CNN’s Larry Madowo reports that oil price spikes triggered by the war with Iran could have a catastrophic impact on African nations. Even Africa’s most advanced economy, South Africa, is exposed to the oil price shocks, which could cause higher fuel costs, rising inflation and renewed pressure on currencies.

The government in Kenya is reassuring citizens that there are no immediate fears of a fuel shortage, and prices have not spiked. Many Governments across Africa are reassuring their citizens that they have stocks to last them for the time being. But they can’t make long-term guarantees because many African nations depend on imported refined petroleum from the Gulf.

This conflict just crossed the 12-day mark, and economist Kwame Owino tells Madowo that African nations should start preparing for a catastrophic scenario, “while no African countries are directly involved in the conflict, we still suffer quite substantially. Governments need to adjust. So, for instance, the government of Kenya has some of the highest taxes globally on fuel prices, so adjusting fiscal policy to allow for greater affordability is important, even if it means that the government will have a lower take.”

Africa’s most advanced economy, South Africa, is one of those exposed to the oil price shocks. One South African airline, Flysafair, announced it would be adding a temporary dynamic fuel surcharge after jet fuel prices rose by 70% in one week at South African airports. Other airlines, including national carrier South African Airways, said they were monitoring prices.

Nigeria is Africa’s most populous nation and one of the largest economies. It is also a crude oil producer, so it’s likely to cash in on the increase in global oil prices. But Nigeria still imports refined petroleum, so it is not immune to the shocks that the global markets are seeing.

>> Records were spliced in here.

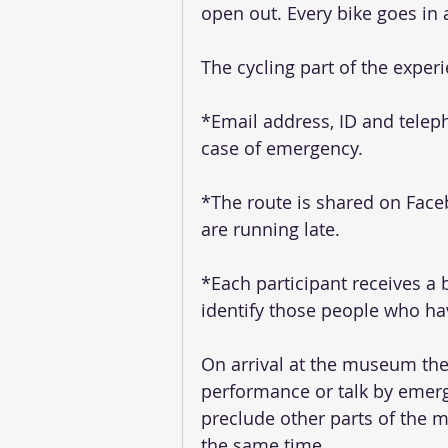
open out. Every bike goes in a
The cycling part of the experi
*Email address, ID and teleph
case of emergency.
*The route is shared on Faceb
are running late.
*Each participant receives a 
identify those people who hav
On arrival at the museum the
performance or talk by emerg
preclude other parts of the 
the same time. 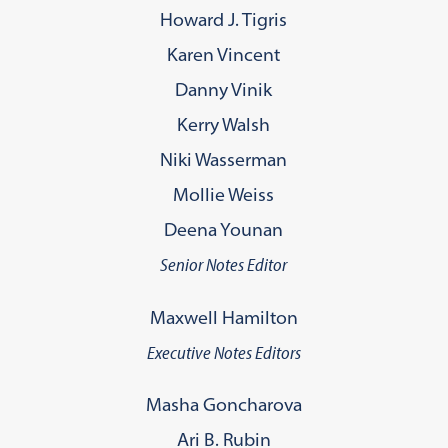
Howard J. Tigris
Karen Vincent
Danny Vinik
Kerry Walsh
Niki Wasserman
Mollie Weiss
Deena Younan
Senior Notes Editor
Maxwell Hamilton
Executive Notes Editors
Masha Goncharova
Ari B. Rubin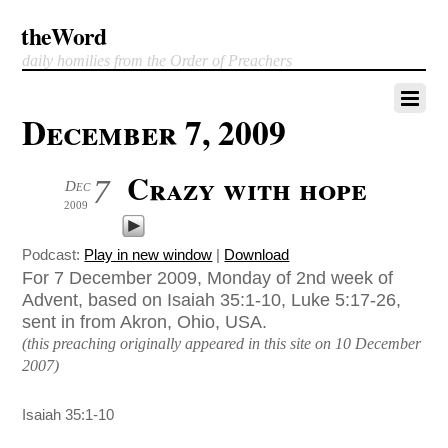
theWord
daily homilies from the Order of Preachers
December 7, 2009
Crazy with hope
7
Dec
2009
Podcast:
Play in new window
|
Download
For 7 December 2009, Monday of 2nd week of
Advent, based on Isaiah 35:1-10, Luke 5:17-26,
sent in from Akron, Ohio, USA.
(this preaching originally appeared in this site on 10 December
2007)
Isaiah 35:1-10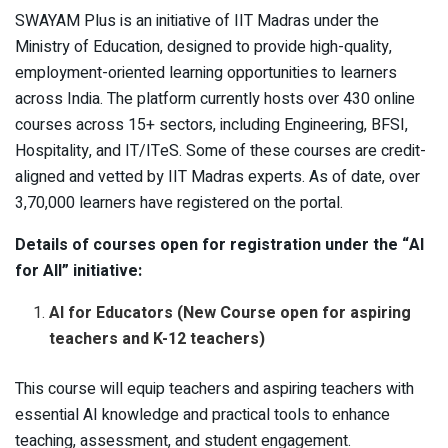
SWAYAM Plus is an initiative of IIT Madras under the
Ministry of Education, designed to provide high-quality,
employment-oriented learning opportunities to learners
across India. The platform currently hosts over 430 online
courses across 15+ sectors, including Engineering, BFSI,
Hospitality, and IT/ITeS. Some of these courses are credit-
aligned and vetted by IIT Madras experts. As of date, over
3,70,000 learners have registered on the portal.
Details of courses open for registration under the “AI
for All” initiative:
AI for Educators (New Course open for aspiring
teachers and K-12 teachers)
This course will equip teachers and aspiring teachers with
essential AI knowledge and practical tools to enhance
teaching, assessment, and student engagement.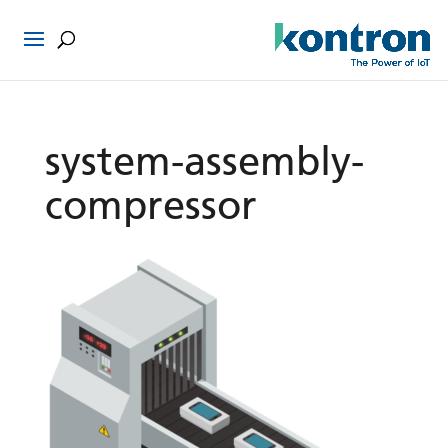
system-assembly-
compressor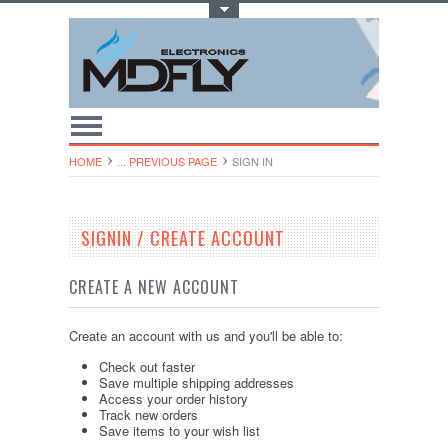
Toggle Top Menu
HOME
... PREVIOUS PAGE
SIGN IN
SIGNIN / CREATE ACCOUNT
CREATE A NEW ACCOUNT
Create an account with us and you'll be able to:
Check out faster
Save multiple shipping addresses
Access your order history
Track new orders
Save items to your wish list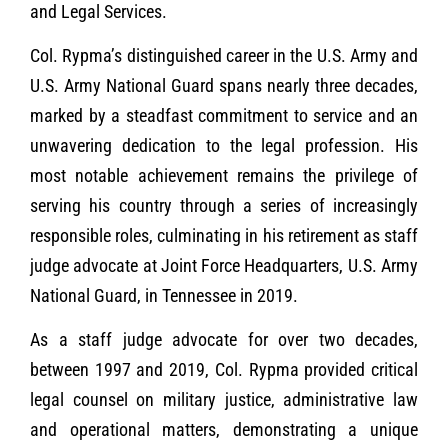
and Legal Services.
Col. Rypma’s distinguished career in the U.S. Army and
U.S. Army National Guard spans nearly three decades,
marked by a steadfast commitment to service and an
unwavering dedication to the legal profession. His
most notable achievement remains the privilege of
serving his country through a series of increasingly
responsible roles, culminating in his retirement as staff
judge advocate at Joint Force Headquarters, U.S. Army
National Guard, in Tennessee in 2019.
As a staff judge advocate for over two decades,
between 1997 and 2019, Col. Rypma provided critical
legal counsel on military justice, administrative law
and operational matters, demonstrating a unique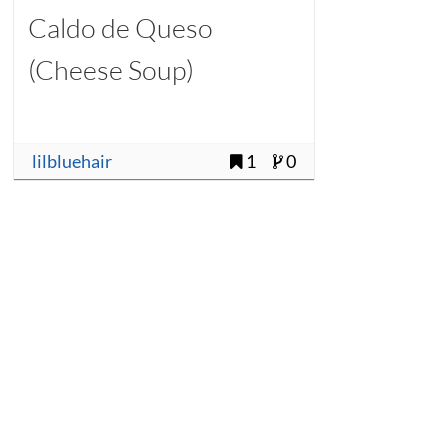
Caldo de Queso
(Cheese Soup)
lilbluehair
1
0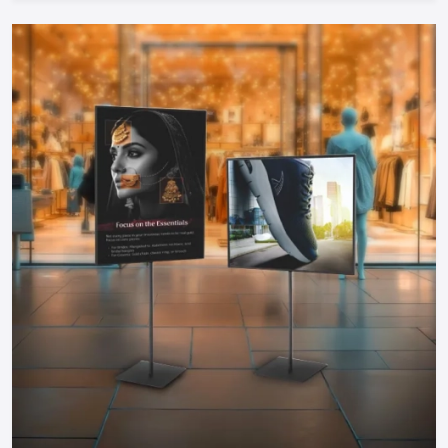
therefore can be started by any entrepreneur.
Take The Next Step: Get Your Food Cart
Today!
Your mobile food business of your dreams in
Udaipur
is only
a step away. Whether you need a manual push cart, bike or
tricycle cart, motorized food cart or a small trailer, but one
thing is certain; when you partner with reputable food cart
manufacturers, suppliers and dealers in the city, you will be
guaranteed of a durable, stylish and functional cart that
meets your needs.
You do not have to wait to become part of the food
business, find out more about food carts, compare prices,
and make your own cart to maximize the effects and impress
the customers. Make your mobile food business successful
by having a professional cart that will make customers
interested in your offer and increase sales!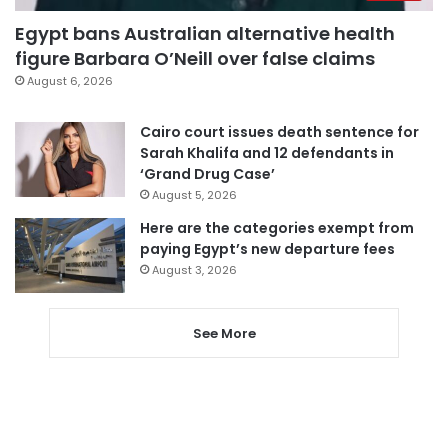
Egypt bans Australian alternative health
figure Barbara O’Neill over false claims
August 6, 2026
Cairo court issues death sentence for
Sarah Khalifa and 12 defendants in
‘Grand Drug Case’
August 5, 2026
Here are the categories exempt from
paying Egypt’s new departure fees
August 3, 2026
See More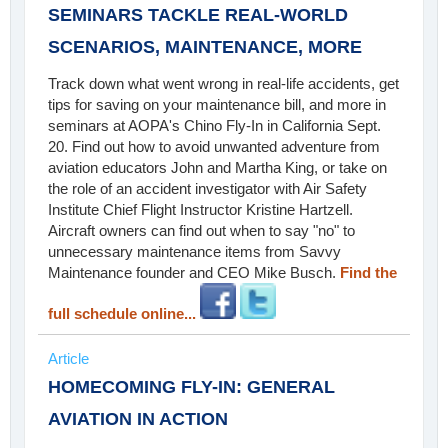
SEMINARS TACKLE REAL-WORLD
SCENARIOS, MAINTENANCE, MORE
Track down what went wrong in real-life accidents, get
tips for saving on your maintenance bill, and more in
seminars at AOPA's Chino Fly-In in California Sept.
20. Find out how to avoid unwanted adventure from
aviation educators John and Martha King, or take on
the role of an accident investigator with Air Safety
Institute Chief Flight Instructor Kristine Hartzell.
Aircraft owners can find out when to say "no" to
unnecessary maintenance items from Savvy
Maintenance founder and CEO Mike Busch.
Find the
full schedule online...
Article
HOMECOMING FLY-IN: GENERAL
AVIATION IN ACTION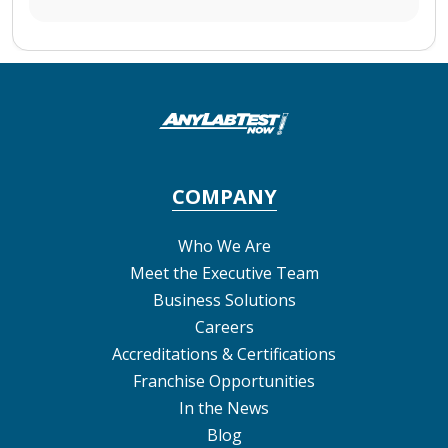
COMPANY
Who We Are
Meet the Executive Team
Business Solutions
Careers
Accreditations & Certifications
Franchise Opportunities
In the News
Blog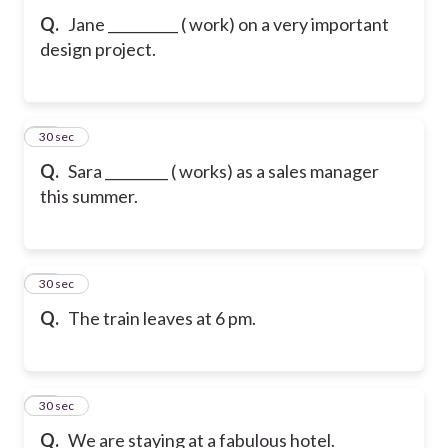
Q.
Jane __________ ( work) on a very important
design project.
30
30 sec
Q.
Sara _________ ( works) as a sales manager
this summer.
31
30 sec
Q.
The train leaves at 6 pm.
32
30 sec
Q.
We are staying at a fabulous hotel.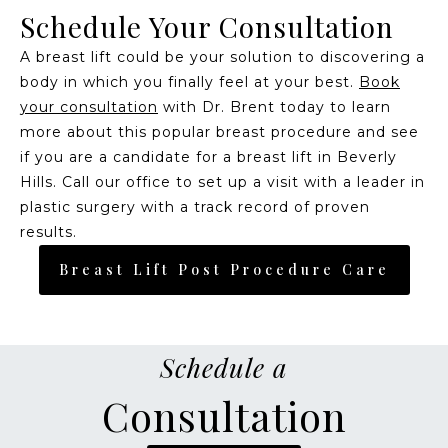
Schedule Your Consultation
A breast lift could be your solution to discovering a
body in which you finally feel at your best.
Book
your consultation
with Dr. Brent today to learn
more about this popular breast procedure and see
if you are a candidate for a breast lift in Beverly
Hills. Call our office to set up a visit with a leader in
plastic surgery with a track record of proven
results.
Breast Lift Post Procedure Care
Schedule a
Consultation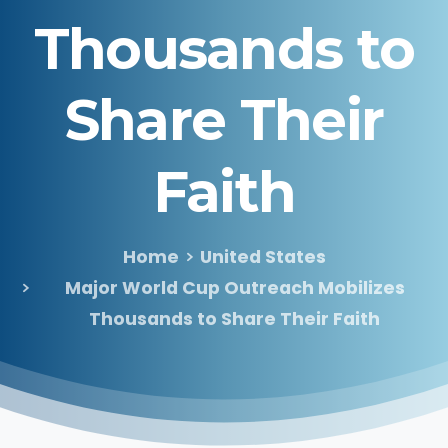
Thousands
to
Share
Their
Faith
Home
United States
Major World Cup Outreach Mobilizes
Thousands to Share Their Faith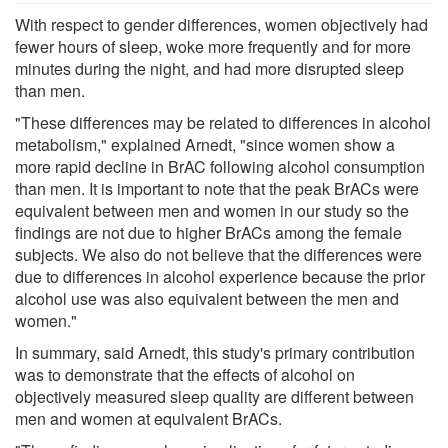
With respect to gender differences, women objectively had
fewer hours of sleep, woke more frequently and for more
minutes during the night, and had more disrupted sleep
than men.
"These differences may be related to differences in alcohol
metabolism," explained Arnedt, "since women show a
more rapid decline in BrAC following alcohol consumption
than men. It is important to note that the peak BrACs were
equivalent between men and women in our study so the
findings are not due to higher BrACs among the female
subjects. We also do not believe that the differences were
due to differences in alcohol experience because the prior
alcohol use was also equivalent between the men and
women."
In summary, said Arnedt, this study's primary contribution
was to demonstrate that the effects of alcohol on
objectively measured sleep quality are different between
men and women at equivalent BrACs.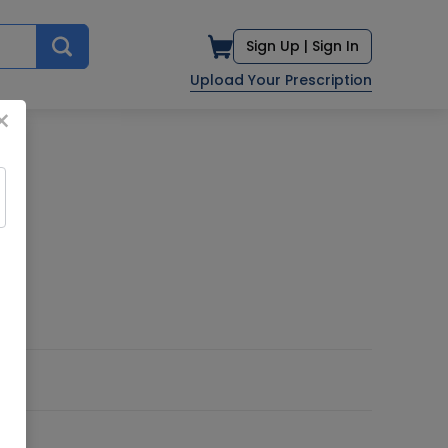
Sign Up |
Sign In
Upload Your Prescription
×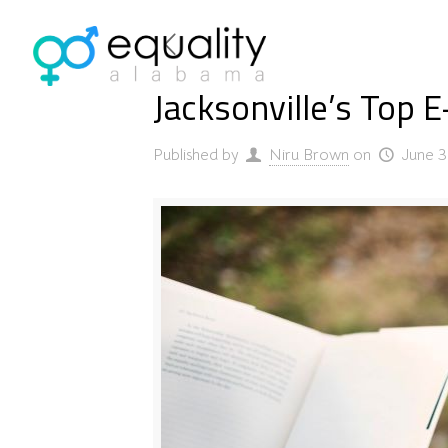
Jacksonville’s Top 
Published by
Niru Brown
on
June 3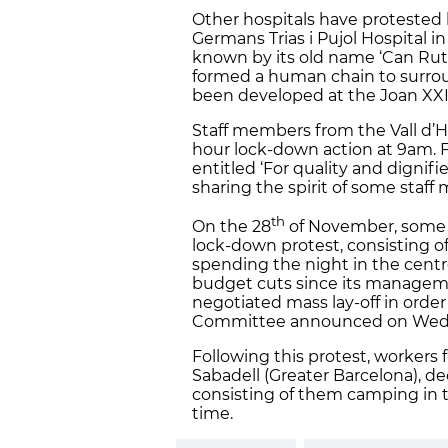
Other hospitals have protested 
Germans Trias i Pujol Hospital i
known by its old name ‘Can Ruti’
formed a human chain to surroun
been developed at the Joan XXII
Staff members from the Vall d’He
hour lock-down action at 9am. 
entitled ‘For quality and dignifi
sharing the spirit of some staf
th
On the 28
of November, some o
lock-down protest, consisting 
spending the night in the centre.
budget cuts since its managem
negotiated mass lay-off in order
Committee announced on Wednesd
Following this protest, workers 
Sabadell (Greater Barcelona), de
consisting of them camping in th
time.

The bigger picture here is that African economies are more fragile than stronger, more advanced economies. Owino says, “These economies are small and fragile. They are dependent on those imports. So, when there’s a global conflict, it affects these economies. And African economies also tend to recover slowly, much slower to have a slower path of recovery.”

Fuel prices are holding steady right now. But if the conflict with Iran drags on, just about everything here in Kenya and across the African continent will get more expensive, adding more pain for African consumers.